19. yüzyılın başlarında Fransa´da bir iç tasarım yapacak olsaydınız, İmparator tarafından tanımlanmış sıkı kurallara tabi olmanız gerekirdi. Bugün daha fazla özgürlüğe sahip olsak da, yine de İmparatorluğun tarzının zarafetinden ve ihtişamından ilham alabiliriz.
İmparatorluk tarzı adını, Napolyon Bonaparte hükümetinden alır, 1804 ve 1814 yılları arasında hüküm sürmüş ve 1800´de Başkonsolosluk altında teknik olarak başlamış ve 1815´e kadar sürmüş olmasına rağmen, İmparator ilan edilmiştir. Bu, antik Yunan´dan esinlenerek yapılan Neoklasik akımın bir parçasıdır. Roma ve mimari, dekorasyon ve mobilya tasarımında önemliydi. Daha az bir ölçüde, diğer görsel sanatlarda da görüldü.

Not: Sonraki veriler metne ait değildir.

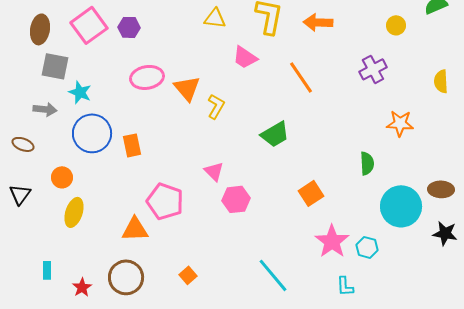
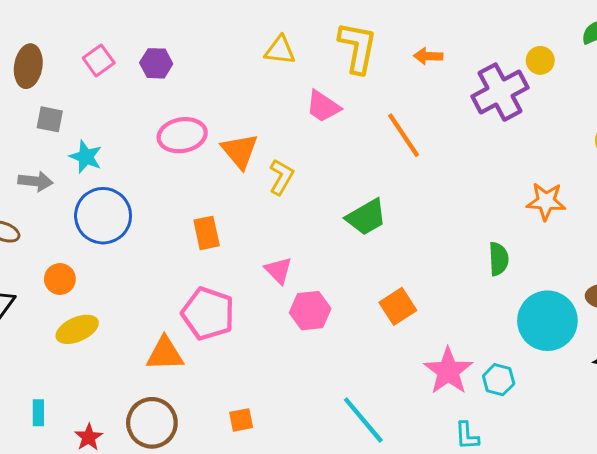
orange arrow: (318, 22) -> (428, 56), size x0.7
pink square: (89, 25) -> (99, 60), size x0.6
gray square: (55, 66) -> (50, 119), size x0.7
purple cross: (373, 69) -> (500, 92), moved, size x1.4
orange rectangle: (132, 145) -> (207, 233), moved
orange square: (311, 193) -> (398, 306), moved
yellow ellipse: (74, 212) -> (77, 329), turned 48
orange square: (188, 275) -> (241, 420), turned 30

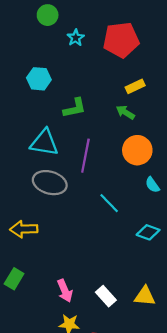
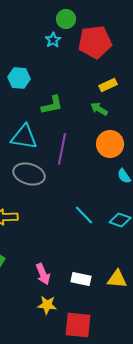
green circle: (48, 15) -> (66, 19), moved
cyan line: (109, 203) -> (84, 215), moved
white rectangle: (106, 296) -> (81, 279), turned -36

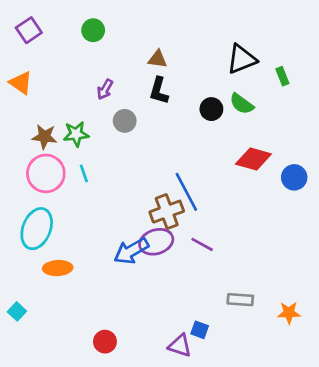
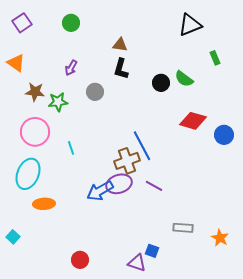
black triangle: (242, 59) -> (190, 25), moved
purple arrow: (105, 89) -> (71, 68), moved
brown star: (45, 137) -> (35, 92), moved
cyan line: (84, 173) -> (71, 148), moved
orange star: (289, 313) -> (220, 238), turned 30

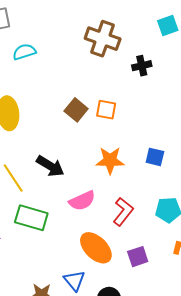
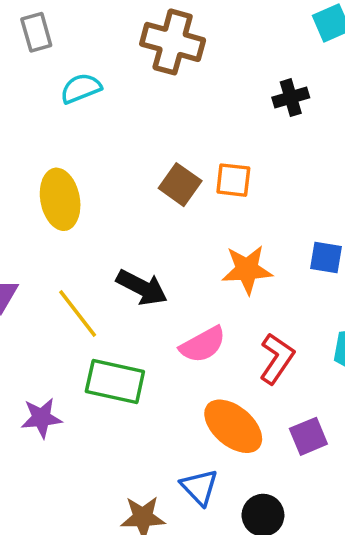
brown cross: (103, 39) -> (173, 42), moved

İmparatorluğun üslubunun ana bölümünde, Napolyon, sanatçıların ve zanaatkarların uymak zorunda olduğu kuralları dikte ederek dekorasyon ve tasarımın birçok yönünü doğrudan etkiledi. Bu tarzı bir propaganda aracı olarak ve İmparatorluğun gücünü sergilemenin bir yolu olarak tanıttı. İmparatorluk tarzı, aynı zamanda politik iktidarla ilişkili olduğu için Avrupa´nın diğer bölgelerine yayıldı.
Empire Style İç Tasarımının Özellikleri
İmparatorluk tarzı, ilhamının çoğunu Klasik dünyadan, özellikle Roma İmparatorluğu´ndan almıştır. Bu tarz, Eski Mısır´da bir Fransız seferi sonrasında medeniyet için yeni bir cazibe uyandırdıktan sonra etkili olmaya başladı.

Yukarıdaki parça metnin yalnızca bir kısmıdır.